I want a budget. Except my husband is one of those fly by the seat of his pants sort of guys. Any budget designed by him would be irrelevant within a week.

The Bible says not to store up treasure on earth. But I want a savings account with something in it. We don’t even have that.

The Bible says look to the lilies. There are none. It’s October. (Yes, I’m purposely being stubborn here. I shouldn’t worry. God provides. I know that in my head, but right now I’m having a really hard time understanding why I shouldn’t worry about finances.)
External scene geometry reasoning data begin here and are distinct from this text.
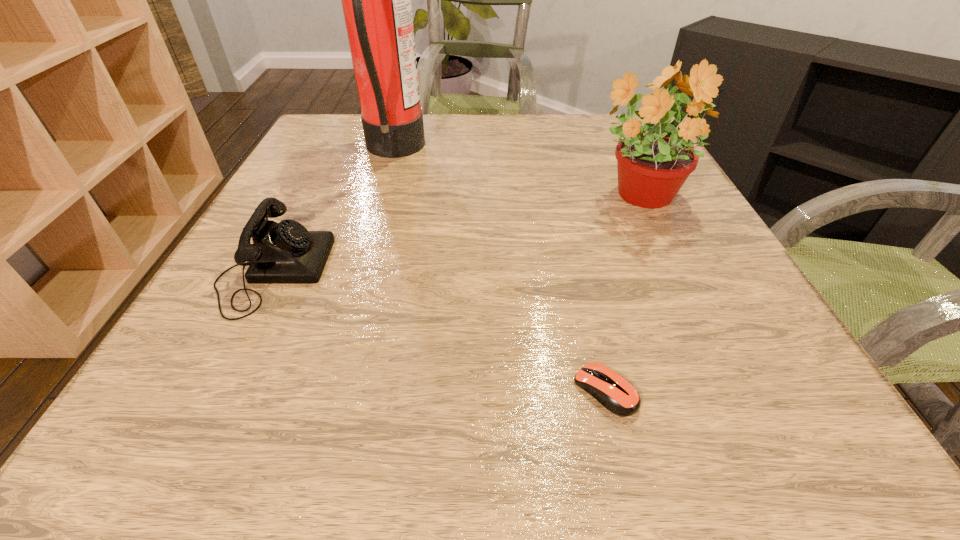 Locate an element on the screen. This screenshot has height=540, width=960. fire extinguisher is located at coordinates (376, 0).

I want to click on flowerpot, so click(652, 167).

Locate an element on the screen. the third shortest object is located at coordinates (652, 167).

Where is `telephone`? telephone is located at coordinates (286, 252).

Image resolution: width=960 pixels, height=540 pixels. I want to click on the second shortest object, so click(x=286, y=252).

Find the location of a particular element. Image resolution: width=960 pixels, height=540 pixels. computer mouse is located at coordinates (618, 395).

Identify the location of the nearest object. The image size is (960, 540). (x=618, y=395).

In order to click on vacant space located on the front-facing side of the fire extinguisher in this screenshot , I will do `click(467, 151)`.

Locate an element on the screen. This screenshot has width=960, height=540. vacant space located 0.370m on the left of the flowerpot is located at coordinates (405, 197).

What are the coordinates of `vacant space located on the front face of the second shortest object` in the screenshot? It's located at (372, 271). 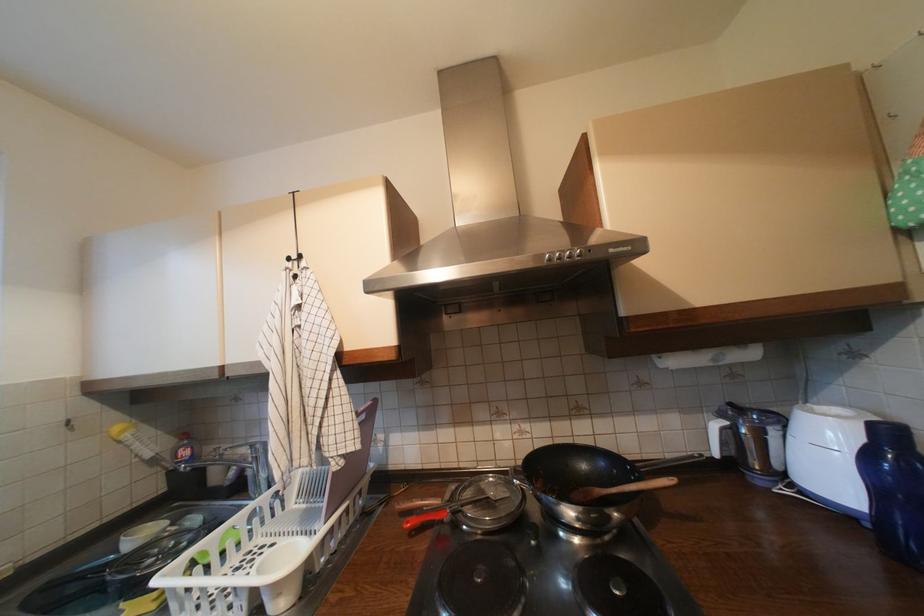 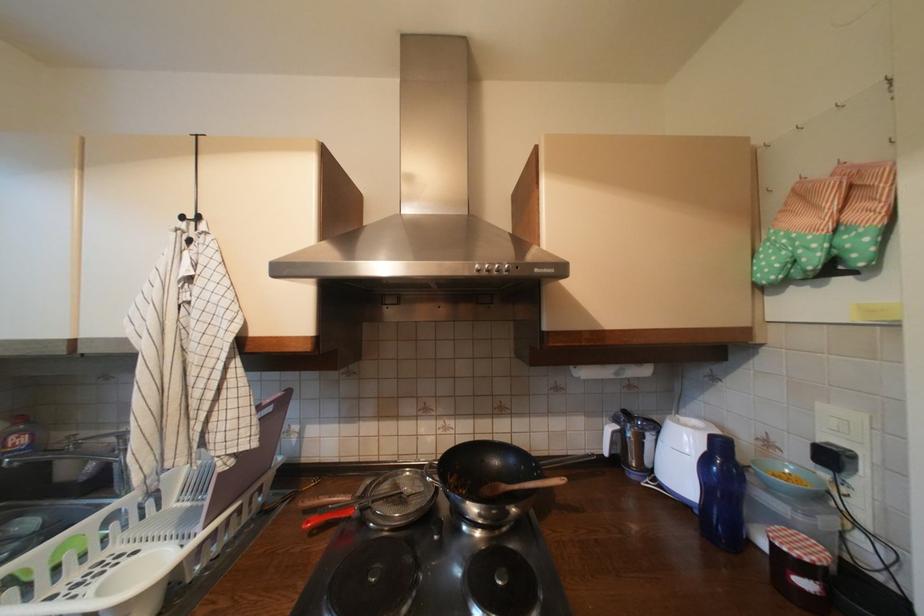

Plus, I have church lunch this coming Sunday, a party my children would love to attend on Saturday, I have to bring snack to 45 homeschool co-op kids on Tuesday, and my Sunday School class of preschool and kindergartners just became three kids larger. Plus my sculpture project for Tuesday is dependent on my husband cutting some boards for me, which he has been talking about for months but hasn’t done yet. I should have told him, “No, I’m going to buy a handsaw and do it myself.” I really should have. I am really tired of being dependent on him. But what choice do I have? I have none. My business idea made nine dollars. And oh yes, I’m supposed to be teaching my kids. It’s Week 10 of our homeschool.

Okay. Morning quiet times need some sort of prayer in them. Dear Lord, I need help putting things in perspective. All this stuff I’ve written about is weighing me down, but it weighs less than a feather to You. You’ve died for my sin of not trusting. Please forgive me. I’m such a failure, and You’re such not a failure. Help me to be invisible so everyone else out there (the people who actually see me, and not just blog-world) sees You, not my stupid self. Thank You for caring enough to listen. In Your Name, Amen.